The distinct degradation patterns of lipid biomarkers may have led to the observed variations in lipid composition and distribution between the DOM and POM samples, resulting in a greater contribution of terrigenous and macrophytes lipids to POM compared to DOM. This observation implies that terrigenous and macrophyte OM are relatively more resistant to degradation than aquatic phytoplankton origin. This observation points to variations in lipid composition and distribution between DOM and POM, with terrigenous and macrophyte OM being relatively more resistant to degradation than OM derived from aquatic phytoplankton. The resistance of terrigenous and macrophyte OM to degradation implies that a portion of the carbon stored in these sources may persist in the environment for more extended periods before being released as CO₂. In contrast, OM derived from aquatic phytoplankton is more susceptible to degradation, leading to a faster return of carbon to the atmosphere.

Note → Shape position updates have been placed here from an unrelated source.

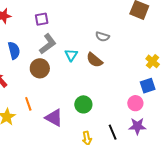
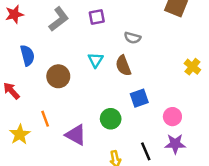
purple square: (42, 19) -> (97, 17), moved
gray L-shape: (48, 44) -> (59, 19), moved
brown semicircle: (94, 60) -> (123, 66), turned 30
blue square: (148, 86) -> (139, 98), moved

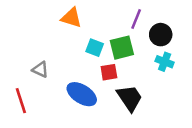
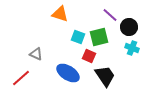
purple line: (136, 19) -> (110, 15), turned -70
red square: (109, 72) -> (89, 56), turned 32
red line: (21, 101) -> (21, 78), turned 66

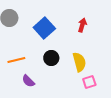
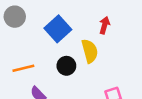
yellow semicircle: (79, 62) -> (90, 51), moved

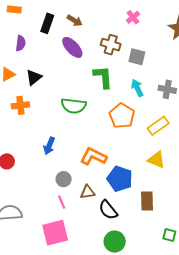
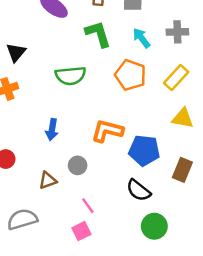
brown triangle: (88, 192) -> (48, 180), moved
brown rectangle: (147, 201) -> (182, 170), turned 36
pink line: (62, 202) -> (88, 206), moved
pink square: (55, 233) -> (81, 231), size x0.6

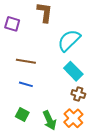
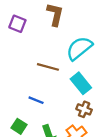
brown line: (26, 61) -> (48, 67), moved
blue line: (26, 84) -> (36, 100), moved

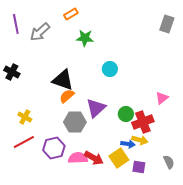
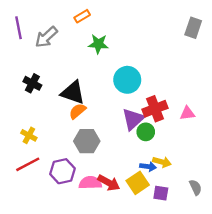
cyan circle: (110, 69) -> (127, 80), size x1.5
black cross: (12, 72) -> (32, 83), moved
pink triangle: (162, 98) -> (187, 113), turned 32
purple triangle: (96, 108) -> (133, 119), moved
red cross: (143, 122) -> (155, 109), moved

These conclusions collectively highlight the intricate dynamics of organic matter in different components of aquatic ecosystems and its potential impact on the global carbon cycle. Understanding the sources, transformations, and degradation patterns of organic matter are essential for predicting and modeling carbon fluxes, carbon sequestration potential, and overall climate change dynamics at both regional and global scales.